Dataset excerpts
>>>>>
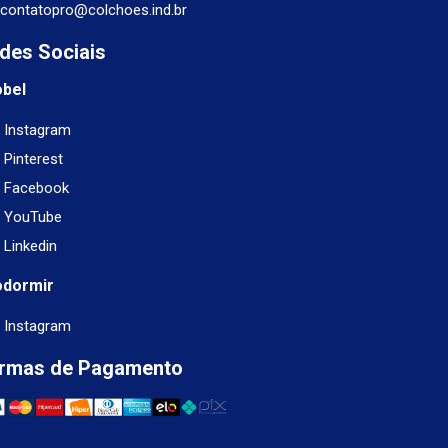
contatopro@colchoes.ind.br
des Sociais
obel
Instagram
Pinterest
Facebook
YouTube
Linkedin
odormir
Instagram
rmas de Pagamento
<<<<<
_Your objective_
Respond with the exact lines running from the one that contains "des Sociais" through the last line of the data above, and no other lines.

_Answer to this exercise_
des Sociais
obel
Instagram
Pinterest
Facebook
YouTube
Linkedin
odormir
Instagram
rmas de Pagamento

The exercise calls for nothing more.